Rattenbury was always as much a businessman as an architect. He was usually shrewd and careful in his investments, but two of them almost ruined him. Even before he finished the Legislature he became fascinated with the Yukon Gold Rush. With a friend of his, Calgary shipping magnate Pat Burns, he invested in shipping meat to the Yukon. The success of this fired his interest. He saw what was really needed was a fleet of river boats to go from Lake Bennett to Dawson. Raising the capital, he set up the “Lake Bennett And Klondike Navigation Company” and built the boats. Next, to ensure its viability, he negotiated a shipping contract with his friend Pat Burns. But he still had to prove that travel to the Yukon was now easy and reliable. So he decided to go there himself. He had just married, so he and his bride Florence celebrated their honeymoon by hiking the Chilkoot Pass. When they reached Lake Bennett they took one of his steamers to Dawson. Business was booming in Dawson, and everything looked rosy for his investments.

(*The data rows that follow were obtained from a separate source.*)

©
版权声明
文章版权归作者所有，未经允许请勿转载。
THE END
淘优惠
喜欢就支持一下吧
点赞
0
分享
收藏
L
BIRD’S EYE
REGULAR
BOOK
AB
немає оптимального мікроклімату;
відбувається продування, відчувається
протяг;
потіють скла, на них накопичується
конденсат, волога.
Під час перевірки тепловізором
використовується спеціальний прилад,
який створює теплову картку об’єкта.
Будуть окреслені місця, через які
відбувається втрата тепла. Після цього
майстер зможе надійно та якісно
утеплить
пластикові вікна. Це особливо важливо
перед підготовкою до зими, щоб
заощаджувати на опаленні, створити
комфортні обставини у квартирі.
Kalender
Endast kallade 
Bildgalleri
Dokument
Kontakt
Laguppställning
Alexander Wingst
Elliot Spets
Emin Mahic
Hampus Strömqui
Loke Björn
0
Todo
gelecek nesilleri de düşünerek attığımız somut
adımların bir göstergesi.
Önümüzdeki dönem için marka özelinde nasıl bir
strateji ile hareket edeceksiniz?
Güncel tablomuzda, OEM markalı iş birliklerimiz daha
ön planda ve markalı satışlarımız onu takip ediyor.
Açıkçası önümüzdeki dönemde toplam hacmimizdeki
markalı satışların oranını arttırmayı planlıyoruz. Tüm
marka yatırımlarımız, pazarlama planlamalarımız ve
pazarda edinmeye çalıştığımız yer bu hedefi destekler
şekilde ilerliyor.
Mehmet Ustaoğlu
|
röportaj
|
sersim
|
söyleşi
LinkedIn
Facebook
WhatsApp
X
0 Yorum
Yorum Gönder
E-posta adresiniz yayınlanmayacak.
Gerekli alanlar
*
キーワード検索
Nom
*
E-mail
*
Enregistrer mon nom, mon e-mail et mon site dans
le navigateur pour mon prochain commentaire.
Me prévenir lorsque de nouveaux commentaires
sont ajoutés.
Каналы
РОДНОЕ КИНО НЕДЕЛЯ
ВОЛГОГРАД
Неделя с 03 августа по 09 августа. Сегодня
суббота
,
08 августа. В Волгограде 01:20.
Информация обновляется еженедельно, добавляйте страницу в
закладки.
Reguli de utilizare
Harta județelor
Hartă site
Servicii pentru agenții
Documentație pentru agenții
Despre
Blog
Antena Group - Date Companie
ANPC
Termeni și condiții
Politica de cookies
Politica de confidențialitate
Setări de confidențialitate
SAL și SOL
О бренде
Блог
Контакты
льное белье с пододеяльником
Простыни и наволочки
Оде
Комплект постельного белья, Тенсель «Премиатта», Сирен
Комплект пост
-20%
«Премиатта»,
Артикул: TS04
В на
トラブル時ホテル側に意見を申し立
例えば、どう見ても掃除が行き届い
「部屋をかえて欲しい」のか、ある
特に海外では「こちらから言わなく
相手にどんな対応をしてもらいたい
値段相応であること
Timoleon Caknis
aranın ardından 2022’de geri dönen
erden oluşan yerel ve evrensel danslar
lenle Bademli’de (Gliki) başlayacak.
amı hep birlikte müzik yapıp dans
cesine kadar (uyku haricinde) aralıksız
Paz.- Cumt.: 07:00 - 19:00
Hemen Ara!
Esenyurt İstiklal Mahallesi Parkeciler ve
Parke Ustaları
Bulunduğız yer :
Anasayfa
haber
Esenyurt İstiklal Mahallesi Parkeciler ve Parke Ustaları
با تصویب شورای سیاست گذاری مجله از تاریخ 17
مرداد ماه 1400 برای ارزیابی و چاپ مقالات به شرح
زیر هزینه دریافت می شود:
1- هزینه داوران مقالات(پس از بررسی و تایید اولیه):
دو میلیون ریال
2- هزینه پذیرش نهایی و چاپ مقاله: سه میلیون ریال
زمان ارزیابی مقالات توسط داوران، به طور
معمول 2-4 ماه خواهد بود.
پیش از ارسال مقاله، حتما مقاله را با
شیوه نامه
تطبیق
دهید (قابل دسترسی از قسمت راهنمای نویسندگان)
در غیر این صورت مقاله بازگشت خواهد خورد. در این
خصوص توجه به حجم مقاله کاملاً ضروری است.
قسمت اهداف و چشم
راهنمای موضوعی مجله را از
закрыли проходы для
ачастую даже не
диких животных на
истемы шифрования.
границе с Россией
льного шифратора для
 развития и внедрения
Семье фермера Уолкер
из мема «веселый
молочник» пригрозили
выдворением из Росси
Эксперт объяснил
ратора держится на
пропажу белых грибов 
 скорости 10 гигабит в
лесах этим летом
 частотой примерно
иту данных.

But Rattenbury should have been more wary. Gold rushes in the past had always been ephemeral, and this was no exception. He made even more Klondike investments, and then watched as events suddenly changed. A new gold strike was discovered in Nome, Alaska, and Dawson began to empty. Hurriedly Rattenbury rid himself of his investments, but too late. He had to take a financial beating.
His next big investment looked secure, but ultimately was not. He left the CPR in 1906 to take an active role in a new railway, the Grand Trunk Pacific. He was the chief architect for their new hotels, and invested heavily in land on its northern route. But the driving force in this railway was its president, Charles Melville Hays. When he went down with the Titanic in 1912 much of the company’s force went with him. When war was declared in 1914 its fate was sealed. It went bankrupt a few years later, and was taken over by the government. Rattenbury built little for them, and his land was now almost worthless.
Not only did his railway venture collapse, but demand for Rattenbury’s style of architecture died as well. Faced with changing tastes he realized his career as an architect was essentially over. By the beginning of the war he was still had a commission to renovate the Legislature. That and his investments were what he lived on. This lasted several years, and might well have gone on indefinitely.
The city, however, decided to intervene. City leaders in the early 1920s wanted to build an indoor swimming pool. They had tried to do this in 1912, but the referendum on the issue had been defeated. Suspecting that a poor design was the problem, the city turned to Rattenbury for help. He more than obliged them by designing what was really an amusement palace. It was named the Crystal Gardens, in memory of Britain's famed Crystal Palace. The CPR, in return for substantial tax breaks, agreed to finance its construction. So in December, 1923, the referendum passed overwhelmingly. Flush with success, a dinner was held in Rattenbury’s honour at the Empress Hotel. After much good will and cheering, he retired to the Lounge to have a cigar. There he met Alma Pakenham, and as Terry Reksten says, “his life was never the same again”.